The program that created Figure 3 begins with an initial condition along the top boundary, and then this initial wavefield is extrapolated downward. So, the first question is: what is the mathematical function of x that describes a collapsing spherical (actually cylindrical) wave? An expanding spherical wave has an equation $\exp[-i\omega (t - r/v)]$,where the radial distance is $r=\sqrt{(x-x_0)^2+(z-z_0)^2}$ from the source. For a collapsing spherical wave we need $\exp[-i\omega (t + r/v)]$.Paranthetically, I'll add that the theoretical solutions are not really these, but something more like these divided by $\sqrt{r}$,actually they should be a Hankel functions, but the picture is little different when the exact initial condition is used.

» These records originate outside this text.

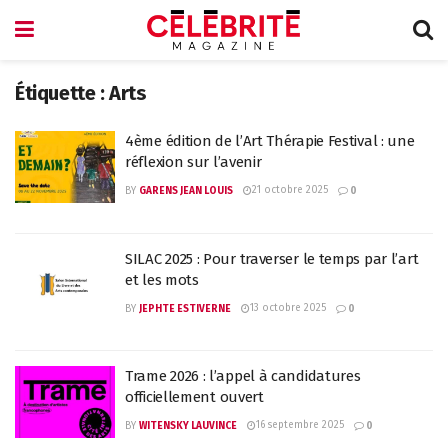
Étiquette :
Arts
4ème édition de l’Art Thérapie Festival : une
réflexion sur l’avenir
21 octobre 2025
BY
GARENS JEAN LOUIS
0
SILAC 2025 : Pour traverser le temps par l’art
et les mots
13 octobre 2025
BY
JEPHTE ESTIVERNE
0
Trame 2026 : l’appel à candidatures
officiellement ouvert
16 septembre 2025
BY
WITENSKY LAUVINCE
0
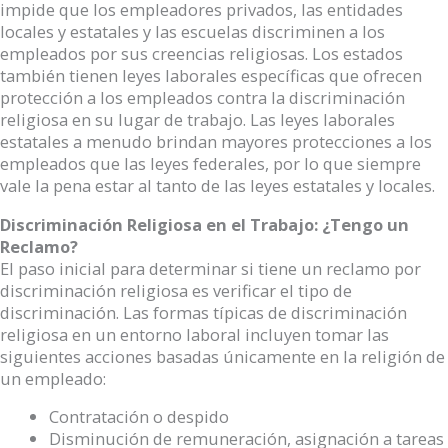
impide que los empleadores privados, las entidades
locales y estatales y las escuelas discriminen a los
empleados por sus creencias religiosas. Los estados
también tienen leyes laborales específicas que ofrecen
protección a los empleados contra la discriminación
religiosa en su lugar de trabajo. Las leyes laborales
estatales a menudo brindan mayores protecciones a los
empleados que las leyes federales, por lo que siempre
vale la pena estar al tanto de las leyes estatales y locales.
Discriminación Religiosa en el Trabajo: ¿Tengo un
Reclamo?
El paso inicial para determinar si tiene un reclamo por
discriminación religiosa es verificar el tipo de
discriminación. Las formas típicas de discriminación
religiosa en un entorno laboral incluyen tomar las
siguientes acciones basadas únicamente en la religión de
un empleado:
Contratación o despido
Disminución de remuneración, asignación a tareas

If you have been following this analysis, you should have little difficulty changing the initial conditions in the program to create a downgoing plane wave shown in Figure 4.

 

Mdipplane Figure 4 Specify program changes that give an initial plane wave propagating downward at an angle of 15$^\circ$ to the right of vertical.

Notice the weakened waves in the zone of theoretical shadow that appear to arise from a point source on the top corner of the plot. You have probably learned in physics classes of ``standing waves''. This is what you will see near the reflecting side boundary if you recompute the plot with a single frequency nw=1. Then the plot will acquire a ``checkerboard'' appearence near the reflecting boundary. Even this figure with nw=4 shows the tendency.